成熟という未来
あらゆるものが限界に達し、これからは低成長または縮退する経済へ向かっていくと言われています。しかし、「成長」「低成長」という座標軸だけでは、私たちの未来は夢のないものになってしまいます。マイナスをプラスに変えるには、思考の枠組みを変える他の指標が必要になってくるでしょう。
この10年間の環境意識の高まりは、日本においても大きな意識変革を促しました。化石燃料が有限であることも、私たちの意識の中に刻まれています。企業は低エネルギーへ向けた商品の開発に余念がありません。しかし、エコ商品への買い替えが進みながらも、結局のところゴミの量は減らない、社会全体で見るとCO2の削減には寄与していない、というのが日本の大きな課題でもあります。もっと大きな枠組みが、社会全体の指標として必要なのです。そして、それは夢のある目標でなければなりません。
その目標を「成熟社会」と呼んでみては、どうでしょう。
成熟社会では、「ものそのもの」よりも、持ち方、暮らし方といった「ものの背景」が大切になります。ものの持ち方は、生き方とも言えます。

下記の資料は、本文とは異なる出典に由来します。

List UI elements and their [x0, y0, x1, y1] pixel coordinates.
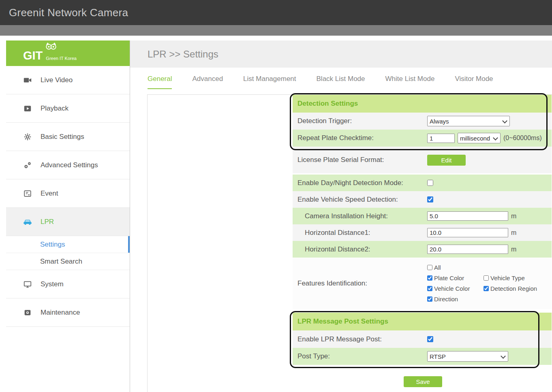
- detection-trigger-select[interactable]: Always: [427, 116, 510, 126]
- features-identification-label: Features Identification:: [293, 279, 427, 288]
- double-gear-icon: [23, 161, 32, 170]
- camera-height-row: Camera Installation Height: m: [293, 208, 552, 224]
- day-night-mode-checkbox[interactable]: [427, 180, 433, 186]
- horizontal-distance2-unit: m: [511, 246, 516, 253]
- sidebar-item-label: Playback: [41, 104, 68, 113]
- save-button[interactable]: Save: [404, 376, 442, 387]
- monitor-icon: [23, 280, 32, 289]
- sidebar-item-playback[interactable]: Playback: [6, 94, 130, 123]
- features-identification-row: Features Identification: AllPlate ColorV…: [293, 258, 552, 309]
- feature-checkbox[interactable]: [427, 275, 432, 281]
- sidebar-item-lpr[interactable]: LPR: [6, 208, 130, 236]
- sidebar-subitem-settings[interactable]: Settings: [6, 236, 130, 253]
- feature-label: Vehicle Color: [434, 285, 470, 292]
- checktime-unit-select-wrap: millisecond: [458, 133, 501, 143]
- camera-height-input[interactable]: [427, 211, 508, 221]
- app-title: Greenit Network Camera: [9, 6, 128, 19]
- sidebar-item-label: Maintenance: [41, 309, 80, 317]
- post-type-select[interactable]: RTSP: [427, 351, 508, 362]
- detection-trigger-row: Detection Trigger: Always: [293, 113, 552, 130]
- repeat-checktime-label: Repeat Plate Checktime:: [293, 134, 427, 142]
- feature-option[interactable]: Plate Color: [427, 275, 484, 281]
- tab-advanced[interactable]: Advanced: [192, 75, 223, 89]
- camera-height-label: Camera Installation Height:: [293, 212, 427, 220]
- tab-white-list-mode[interactable]: White List Mode: [385, 75, 435, 89]
- save-row: Save: [293, 376, 552, 387]
- feature-checkbox[interactable]: [484, 286, 489, 291]
- sidebar-item-basic-settings[interactable]: Basic Settings: [6, 123, 130, 151]
- owl-logo-icon: [45, 43, 57, 50]
- horizontal-distance1-unit: m: [511, 229, 516, 236]
- page-title: LPR >> Settings: [148, 49, 218, 60]
- sidebar-subitem-smart-search[interactable]: Smart Search: [6, 253, 130, 270]
- main-content: LPR >> Settings General Advanced List Ma…: [130, 40, 552, 392]
- detection-trigger-label: Detection Trigger:: [293, 117, 427, 125]
- horizontal-distance2-row: Horizontal Distance2: m: [293, 241, 552, 258]
- camera-box-icon: [23, 308, 32, 317]
- feature-checkbox[interactable]: [427, 296, 432, 302]
- horizontal-distance2-label: Horizontal Distance2:: [293, 245, 427, 254]
- speed-detection-row: Enable Vehicle Speed Detection:: [293, 191, 552, 208]
- camera-height-unit: m: [511, 213, 516, 220]
- tab-visitor-mode[interactable]: Visitor Mode: [455, 75, 493, 89]
- feature-label: Detection Region: [490, 285, 537, 292]
- section-gap: [293, 309, 552, 313]
- sidebar-subitem-label: Settings: [40, 241, 65, 249]
- breadcrumb: LPR >> Settings: [130, 40, 552, 68]
- logo: GIT Green IT Korea: [6, 40, 130, 66]
- speed-detection-label: Enable Vehicle Speed Detection:: [293, 196, 427, 204]
- tab-bar: General Advanced List Management Black L…: [130, 75, 552, 89]
- edit-button[interactable]: Edit: [427, 155, 466, 166]
- post-type-row: Post Type: RTSP: [293, 348, 552, 365]
- day-night-mode-label: Enable Day/Night Detection Mode:: [293, 179, 427, 187]
- tab-black-list-mode[interactable]: Black List Mode: [317, 75, 365, 89]
- detection-trigger-select-wrap: Always: [427, 116, 510, 126]
- feature-option[interactable]: Vehicle Type: [484, 275, 552, 281]
- sidebar-item-label: LPR: [41, 218, 54, 226]
- feature-option[interactable]: Detection Region: [484, 285, 552, 292]
- lpr-message-post-header: LPR Message Post Settings: [293, 313, 552, 330]
- section-title: LPR Message Post Settings: [297, 317, 388, 326]
- tab-general[interactable]: General: [148, 75, 172, 89]
- enable-lpr-post-checkbox[interactable]: [427, 336, 433, 342]
- sidebar-item-system[interactable]: System: [6, 270, 130, 298]
- sidebar-item-event[interactable]: Event: [6, 179, 130, 208]
- features-grid: AllPlate ColorVehicle TypeVehicle ColorD…: [427, 264, 552, 303]
- tab-list-management[interactable]: List Management: [243, 75, 296, 89]
- settings-form: Detection Settings Detection Trigger: Al…: [293, 95, 552, 387]
- sidebar-item-maintenance[interactable]: Maintenance: [6, 298, 130, 327]
- sidebar-item-live-video[interactable]: Live Video: [6, 66, 130, 94]
- content-panel: Detection Settings Detection Trigger: Al…: [147, 94, 552, 392]
- sub-header-bar: [0, 25, 552, 36]
- sidebar-item-label: Event: [41, 190, 58, 198]
- video-camera-icon: [23, 76, 32, 85]
- checktime-unit-select[interactable]: millisecond: [458, 133, 501, 143]
- speed-detection-checkbox[interactable]: [427, 196, 433, 202]
- sidebar: GIT Green IT Korea Live Video Playback: [6, 40, 130, 392]
- feature-checkbox[interactable]: [484, 275, 489, 281]
- sidebar-item-advanced-settings[interactable]: Advanced Settings: [6, 151, 130, 179]
- event-icon: [23, 189, 32, 198]
- feature-option[interactable]: Vehicle Color: [427, 285, 484, 292]
- sidebar-item-label: System: [41, 280, 64, 288]
- feature-label: Vehicle Type: [490, 275, 525, 281]
- license-serial-format-label: License Plate Serial Format:: [293, 156, 427, 164]
- logo-subtitle: Green IT Korea: [46, 56, 77, 61]
- playback-icon: [23, 104, 32, 113]
- feature-option[interactable]: Direction: [427, 296, 484, 303]
- app-title-bar: Greenit Network Camera: [0, 0, 552, 25]
- feature-checkbox[interactable]: [427, 265, 432, 270]
- repeat-checktime-row: Repeat Plate Checktime: millisecond (0~6…: [293, 130, 552, 147]
- feature-checkbox[interactable]: [427, 286, 432, 291]
- sidebar-subitem-label: Smart Search: [40, 258, 82, 266]
- section-title: Detection Settings: [297, 100, 358, 108]
- day-night-mode-row: Enable Day/Night Detection Mode:: [293, 175, 552, 191]
- post-type-label: Post Type:: [293, 352, 427, 360]
- checktime-range-hint: (0~60000ms): [503, 134, 542, 142]
- feature-option[interactable]: All: [427, 264, 552, 271]
- repeat-checktime-input[interactable]: [427, 134, 455, 143]
- detection-settings-header: Detection Settings: [293, 95, 552, 113]
- horizontal-distance1-input[interactable]: [427, 228, 508, 237]
- horizontal-distance2-input[interactable]: [427, 245, 508, 254]
- gear-icon: [23, 132, 32, 141]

新しいものより、時を積み重ねたもの。若さよりも、大人の思慮。消費することよりも、多くを持たず、そこにあるものをうまく活用する知恵。こういったものを「豊かさ」と感じる価値観が、いま、生まれつつあるのではないでしょうか。
そしてそれを支えるのは、暮らしの美意識です。私たちの中にある、日本文化に根ざした美意識です。日本の文化を様式としてとらえるのでなく、その根底にある「意識」に目を向けてみる。もののカタチにこだわるのでなく、その背景にこだわっていくのです。

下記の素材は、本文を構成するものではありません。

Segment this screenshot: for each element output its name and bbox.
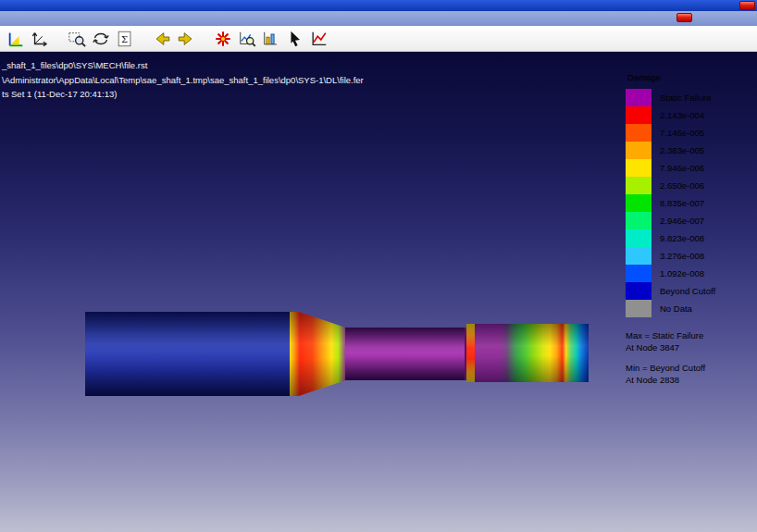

日本では、茶碗を見る時にその中を覗きます。その中の空間を「見込み」と呼び、見込みが深いもの、奥行きを感じられるものが、よい器だとされています。「見込み」の奥に絵柄が書いてあるのも、その奥行きを感じるための手法のひとつ。輪郭の美しさだけでなく、手に持った時の感触や眺めて感じる空間の深さなどが、茶碗ひとつにも込められているのです。それは、「味わい」と言ってもよいでしょう。使う、見るといった日常的な行為を一歩進めて、触ったり眺めたりしながら「感じる」ということかもしれません。

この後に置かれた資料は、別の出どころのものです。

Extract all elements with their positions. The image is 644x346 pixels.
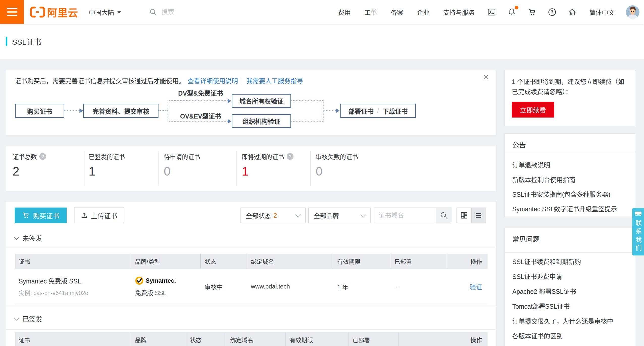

成熟とは、そうしたものの背景やものによって生まれる空間にこだわり、目に見えないものを感じていくこと。年を重ねてこそわかる、ゆとりなのかもしれません。そうしたものの見方は、新しい「知の発見」とも言えます。茶碗ひとつ眺めても、そこに新しい発見があるような暮らし方。単に「知っている」「持っている」という世界から、体全体で感じて味わうというような暮らしが訪れるのではないでしょか。そう考えると、私たちの未来は限りなく豊かなものに思えます。
みなさんはこれからの暮らしを、どのように考えていらっしゃいますか。